つまり白亜紀の温暖化は、単に「暖かく暮らしやすい海」を作ったわけではない。温暖化、風化、栄養塩、プランクトン生産、酸素消費が結び付くことで、豊かな生産力と深刻な酸素不足が同時に生じることがあった。
## 陸上では植物の世界が組み替わった
白亜紀初期の陸上では、ジュラ紀から引き続き針葉樹、ソテツ類、シダ類などが重要な植生を構成していた。ところが白亜紀になると被子植物、すなわち花をつける植物が化石記録に明瞭に現れ、急速に多様化していく。初期の被子植物がいつ起源したのかについては分子系統解析と化石記録の間に議論が残るが、白亜紀前半に多様化が進んだことは広く支持されている。
これは植物の種類が増えただけの出来事ではない。森林や河川周辺などの植生構造、葉を食べる動物との関係、花粉を運ぶ動物との関係、落葉や土壌を通した物質循環まで変化する可能性がある。被子植物は白亜紀後半に分布を広げ、現代の陸上生態系につながる植物相の形成が進んでいった。

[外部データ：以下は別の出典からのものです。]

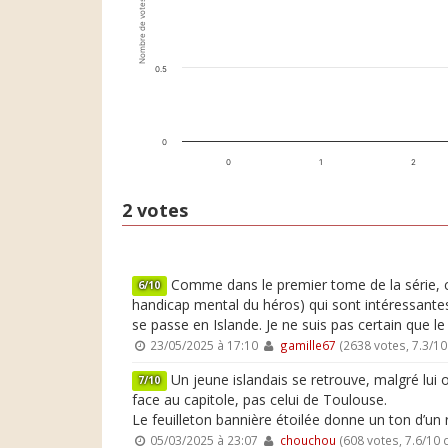
Nombre de votes
0.5
0
0
1
2
2 votes
Comme dans le premier tome de la série, ce n
6/10
handicap mental du héros) qui sont intéressantes e
se passe en Islande. Je ne suis pas certain que l
23/05/2025 à 17:10
gamille67
(2638 votes, 7.3/1
Un jeune islandais se retrouve, malgré lui 
7/10
face au capitole, pas celui de Toulouse.
Le feuilleton bannière étoilée donne un ton d’un 
05/03/2025 à 23:07
chouchou
(608 votes, 7.6/10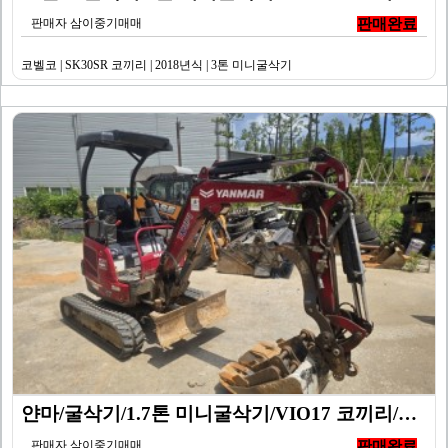
판매자 삼이중기매매
판매완료
코벨코 | SK30SR 코끼리 | 2018년식 | 3톤 미니굴삭기
얀마/굴삭기/1.7톤 미니굴삭기/VIO17 코끼리/20…
판매자 삼이중기매매
판매완료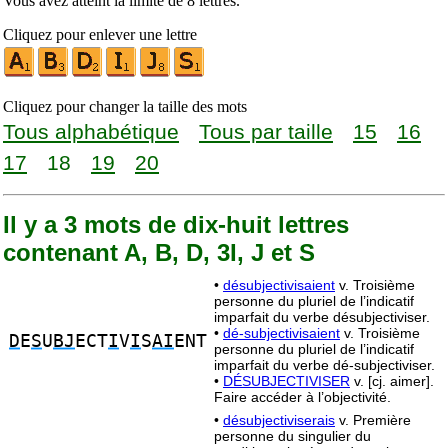
Vous avez atteint la limite de 8 lettres.
Cliquez pour enlever une lettre
Cliquez pour changer la taille des mots
Tous alphabétique
Tous par taille
15
16
17
18
19
20
Il y a 3 mots de dix-huit lettres
contenant A, B, D, 3I, J et S
•
désubjectivisaient
v. Troisième
personne du pluriel de l’indicatif
imparfait du verbe désubjectiviser.
•
dé-subjectivisaient
v. Troisième
D
E
S
U
BJ
ECT
I
V
I
S
AI
ENT
personne du pluriel de l’indicatif
imparfait du verbe dé-subjectiviser.
•
DÉSUBJECTIVISER
v. [cj. aimer].
Faire accéder à l’objectivité.
•
désubjectiviserais
v. Première
personne du singulier du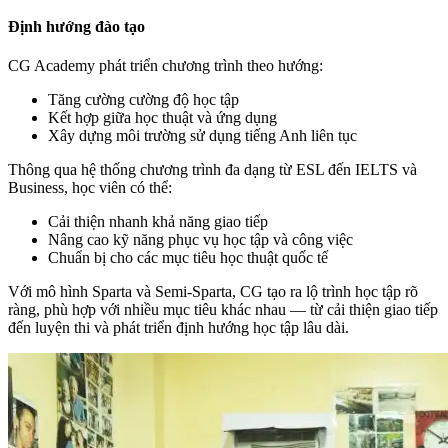
Định hướng đào tạo
CG Academy phát triển chương trình theo hướng:
Tăng cường cường độ học tập
Kết hợp giữa học thuật và ứng dụng
Xây dựng môi trường sử dụng tiếng Anh liên tục
Thông qua hệ thống chương trình đa dạng từ ESL đến IELTS và
Business, học viên có thể:
Cải thiện nhanh khả năng giao tiếp
Nâng cao kỹ năng phục vụ học tập và công việc
Chuẩn bị cho các mục tiêu học thuật quốc tế
Với mô hình Sparta và Semi-Sparta, CG tạo ra lộ trình học tập rõ
ràng, phù hợp với nhiều mục tiêu khác nhau — từ cải thiện giao tiếp
đến luyện thi và phát triển định hướng học tập lâu dài.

ただし「花が現れたため昆虫が一斉に進化した」という単純な説明には注意が必要である。昆虫の多くの系統は被子植物より以前から存在しており、近年の研究でも、白亜紀の昆虫多様化には植物だけでなく気候など複数の要因が関与したと考えられている。植物と昆虫は相互作用しながら変化したが、一方がもう一方を単独で生み出したわけではない。
## 海と陸の変化は別々ではなかった
白亜紀の特徴は、地殻変動、気候、生物進化を別々の出来事として扱うだけでは見えにくい。

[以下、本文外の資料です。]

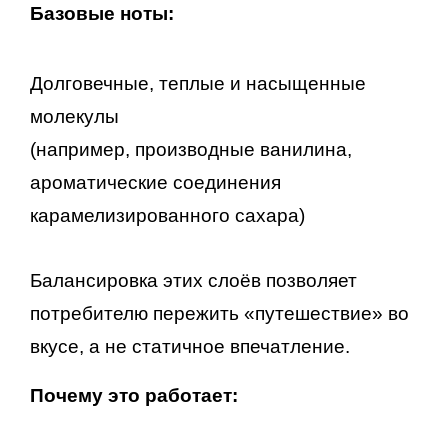
Базовые ноты:
Долговечные, теплые и насыщенные
молекулы
(например, производные ванилина,
ароматические соединения
карамелизированного сахара)
Балансировка этих слоёв позволяет
потребителю пережить «путешествие» во
вкусе, а не статичное впечатление.
Почему это работает: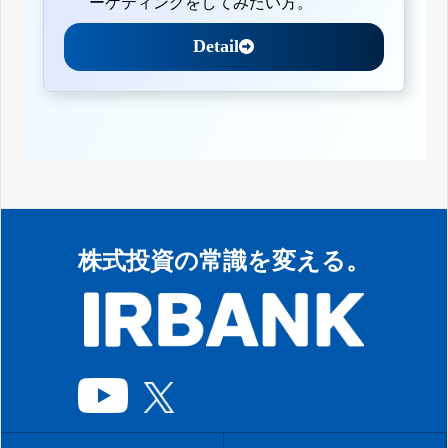
ーケティングをしてみたい方。
Detail
株式投資の常識を変える。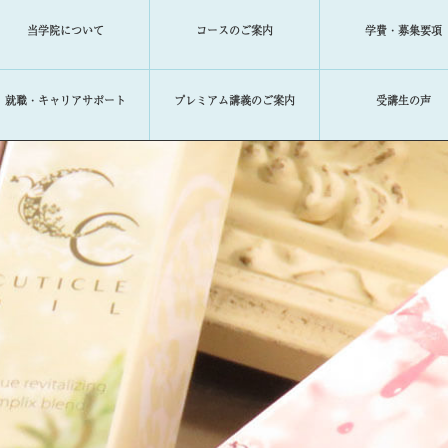
当学院について
コースのご案内
学費・募集要項
就職・キャリアサポート
プレミアム講義のご案内
受講生の声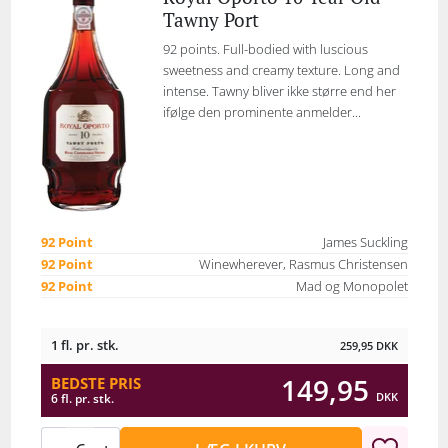
Tawny Port
92 points. Full-bodied with luscious
sweetness and creamy texture. Long and
intense. Tawny bliver ikke større end her
ifølge den prominente anmelder...
92 Point
James Suckling
92 Point
Winewherever, Rasmus Christensen
92 Point
Mad og Monopolet
1 fl. pr. stk.
259,95
DKK
149,95
BEDSTE PRIS
DKK
6 fl. pr. stk.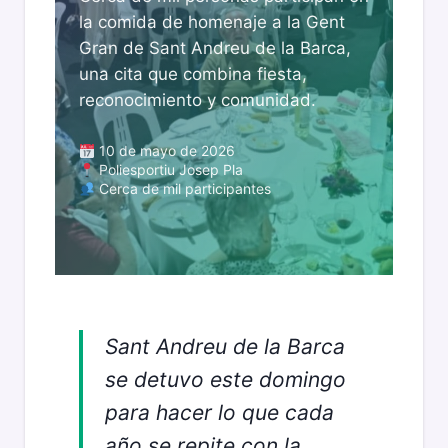
la comida de homenaje a la Gent
Gran de Sant Andreu de la Barca,
una cita que combina fiesta,
reconocimiento y comunidad.
10 de mayo de 2026
Poliesportiu Josep Pla
Cerca de mil participantes
Sant Andreu de la Barca
se detuvo este domingo
para hacer lo que cada
año se repite con la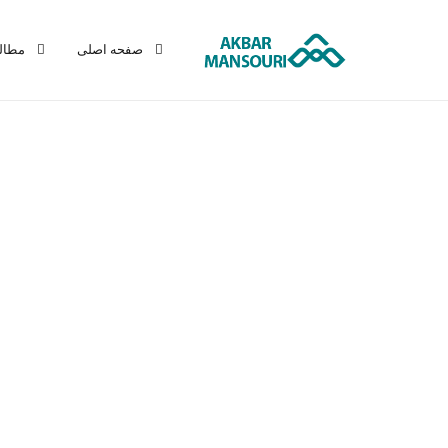
صفحه اصلی
مطال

大陸が分裂すれば新しい海洋が開き、火山活動や海底拡大の状態が変わる。大気中の二酸化炭素が変化すれば気温や降水が変わり、岩石の風化速度も変化する。風化によって海へ運ばれる栄養塩が増えれば海洋生物の生産活動が変わり、それが海水中の酸素や炭素の埋没量にも影響する。植物の進化もまた、陸上の生態系や炭素・水循環に影響を与え得る。

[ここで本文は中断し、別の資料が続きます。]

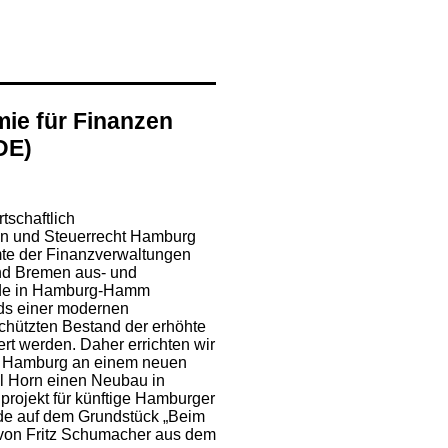
ie für Finanzen
DE)
tschaftlich
en und Steuerrecht Hamburg
te der Finanzverwaltungen
d Bremen aus- und
äude in Hamburg-Hamm
ds einer modernen
chützten Bestand der erhöhte
rt werden. Daher errichten wir
 Hamburg an einem neuen
il Horn einen Neubau in
projekt für künftige Hamburger
e auf dem Grundstück „Beim
 von Fritz Schumacher aus dem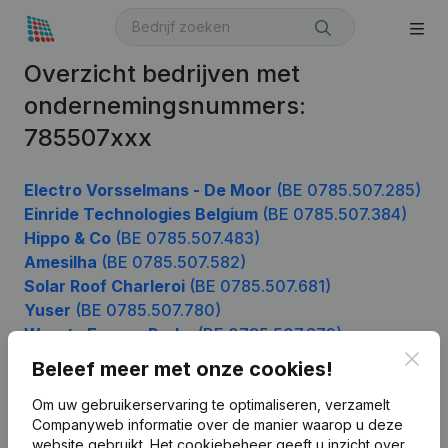
Overzicht bedrijven met
ondernemingsnummers:
785507xxx
Electro Vorsselmans - De Moor
(BE 0785.507.285)
Einride Technologies Belgium
(BE 0785.507.384)
Hippo & Co
(BE 0785.507.483)
Amesilha
(BE 0785.507.582)
Solar Roof Charleroi
(BE 0785.507.681)
Yuser
(BE 0785.507.780)
Weerts Energy Parks
(BE 0785.507.879)
Clos
Beleef meer met onze cookies!
Om uw gebruikerservaring te optimaliseren, verzamelt
Product
Companyweb informatie over de manier waarop u deze
website gebruikt.
Het cookiebeheer
geeft u inzicht over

原因と結果は一方向ではない。地球環境が生物を選別する一方で、生物活動も炭素や酸素、栄養塩の循環を通して環境へ作用する。白亜紀の海洋無酸素事変は、固体地球の変動と生物圏が密接につながっていたことを示す代表的な例である。
## 白亜紀末は、それまでの世界の単純な延長ではない
白亜紀後半には、中頃の極端な温暖状態から気候が次第に冷却する一方、大陸配置も変化を続けていた。それでも恐竜を含む多様な陸上脊椎動物、鳥類、哺乳類、被子植物、昆虫、アンモナイトや海生爬虫類などからなる複雑な生態系が存在していた。
約6600万年前、巨大天体の衝突を主要因とする白亜紀末の大量絶滅が起こり、生態系は急激に再編された。これは白亜紀の温室気候が徐々に悪化して恐竜を絶滅させた、というような単純な結末ではない。長期的な気候・海面・火山活動の変化が続くなかで、地質学的には極めて急激な外的攪乱が重なった出来事として理解する必要がある。
その後、恐竜のうち鳥類につながる系統、哺乳類、被子植物など、生き残った系統を中心に新生代の生態系が形成されていく。白亜紀は単なる「恐竜時代の後半」ではない。分裂する大陸、高い海面、温室気候、海洋無酸素化、植物相の転換が相互に結び付き、現在の地球生態系につながる条件が大きく組み替えられた時代だったのである。